The data is telling: excluding raw Ethereum (ETH) (which isn’t an ERC20 token) for Ethereum Mainnet specifically, 99.4% – 99.9% of token transfer volume (in USD terms) happens via a Safe Creator’s EOA, not their Safe! This isn’t just a statistic; it’s a glaring indictment of the industry’s current approach to combining utility and security through crypto custody.

Raw ETH usage may be a positive sign

To put this into a broader perspective, consider how blockchains are used today. Raw ETH, not being a token contract, is typically “wrapped” into Wrapped Ether (WETH) via a 1:1 smart contract to enable it to be more easily used in DeFi. Yet, less than 3% of Ethereum supply is wrapped. A disproportionate amount of activity in crypto is basic peer-to-peer sendings of the native asset, and only a sliver of human-operated addresses actually interact with DeFi protocols.

Unlike DeFi tokens, we do see Safe creators navigating raw ETH via their Safes. Comparing raw ETH transfer volume between Safes and Creator EOAs we not only see an increasing pattern for Safes, but as of May 2024, Safes are seeing more raw ETH usage than the EOAs that created them to the tune of nearly $2 billion worth of monthly volume on just Ethereum mainnet alone.

The path forward: Simplification at the custody, not protocol, level

To be clear, there has been real progress in protecting users since 2021, especially at the wallet layer with projects like Rabby, Rainbow, Coinbase Wallet, and the industry leader Metamask heavily focused on preventing user losses via transaction simulation, approval management, and warnings for potentially malicious contracts. However, these still operate on the framework of users managing private keys that control their funds 1:1.

The industry is experimenting (and investing) heavily in alternatives to this framework, including proposals to: give your account to a smart contract (EIP-3074), turn your account into a smart contract (EIP-7702), abstracting how transactions are themselves created and managed (EIP-4337). These “account abstraction” projects differ in complexity and assumptions and require changes to Ethereum itself.

Striving for widespread consensus on a single, complex, one-size-fits-all solution—such as the notion that “all wallets should simply agree to use the same singleton contract”—is likely a dead end. Instead, the industry should focus on practical UX solutions that can be readily adopted without every app generating an Nth wallet for a user or fiddling (too much) with the inner workings of Ethereum.
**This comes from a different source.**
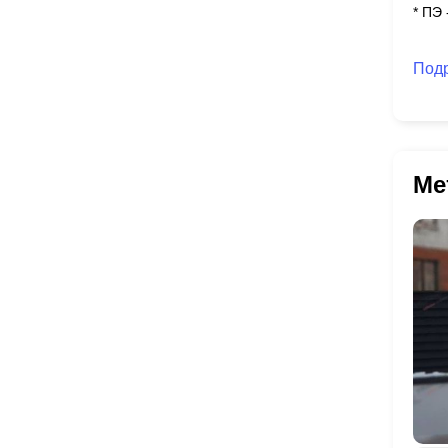
* ПЭ
Под
Ме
The good news is we’re trending in the right direction. More L2s come online every week, lowering the cost of DeFi. The industry is tired of hearing about infrastructure and having more hard conversations on organic user growth instead of airdrop farmers. Apps are launching more mobile native experiences, including integrating wallets as a service and social recovery. The mission for a decentralized, robust, permissionless, censorship-resistant alternative to the modern financial system(s) is alive and well.